**Aim of the exercise**
Copy, word for word, the lines below from the one containing "مع استمرار ارتفاع" up to and including the one containing "に同行するほか、施設に出向いてその周辺で行うこともあり", with pictures left out.

**Material for this exercise**
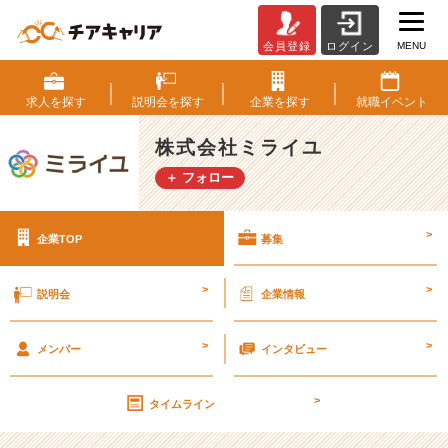
MENU
会員登録
ログイン
株
式
会
求人を
探す
説明会を
探す
企業を
探す
就職
イベント
社
ミ
株式会社ミライユ
ラ
＋ フォロー
イ
ユ
の
>
企業TOP
募集
採
用/
求
>
>
説明会
企業情報
人
-
>
>
３
メンバー
インタビュー
年
で
>
タイムライン
想
像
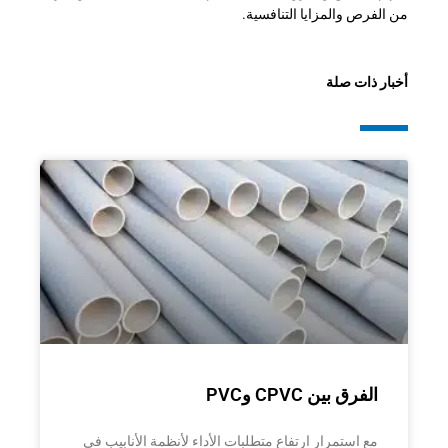
من الفرص والمزايا التنافسية.
أخبار ذات صلة
الصفحة
الصفحة
الصفحة
الصفحة
الفرق بين CPVC وPVC
مع استمرار ارتفاع متطلبات الأداء لأنظمة الأنابيب في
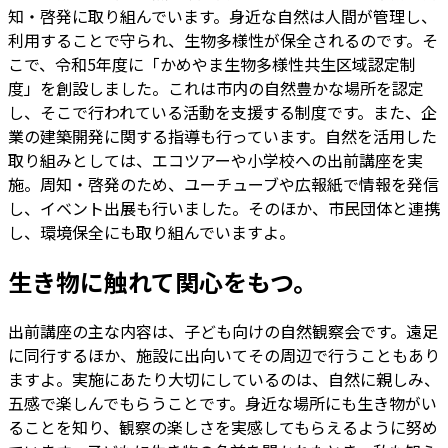
知・啓発に取り組んでいます。身近な自然は人間が管理し、
利用することで守られ、生物多様性が保全されるのです。そ
こで、令和5年度に「かめやま生物多様性共生区域認定制
度」を創設しました。これは市内の自然豊かな場所を認定
し、そこで行われている活動を支援する制度です。また、企
業の建築開発に関する指導も行っています。自然を活用した
取り組みとしては、エコツアーや小学校への出前講座を実
施。周知・啓発のため、ユーチューブや広報紙で情報を発信
し、イベント出展も行いました。そのほか、市民団体と連携
し、環境保全にも取り組んでいますよ。
生き物に触れて関心をもつ。
出前講座の主な内容は、子ども向けの自然観察会です。遠足
に同行するほか、施設に出向いてその周辺で行うこともあり
ますよ。実施にあたり大切にしているのは、自然に親しみ、
五感で楽しんでもらうことです。身近な場所にも生き物がい
ることを知り、観察の楽しさを実感してもらえるように努め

**Written solution**
مع استمرار ارتفاع متطلبات الأداء لأنظمة الأنابيب في
知・啓発に取り組んでいます。身近な自然は人間が管理し、
利用することで守られ、生物多様性が保全されるのです。そ
こで、令和5年度に「かめやま生物多様性共生区域認定制
度」を創設しました。これは市内の自然豊かな場所を認定
し、そこで行われている活動を支援する制度です。また、企
業の建築開発に関する指導も行っています。自然を活用した
取り組みとしては、エコツアーや小学校への出前講座を実
施。周知・啓発のため、ユーチューブや広報紙で情報を発信
し、イベント出展も行いました。そのほか、市民団体と連携
し、環境保全にも取り組んでいますよ。
生き物に触れて関心をもつ。
出前講座の主な内容は、子ども向けの自然観察会です。遠足
に同行するほか、施設に出向いてその周辺で行うこともあり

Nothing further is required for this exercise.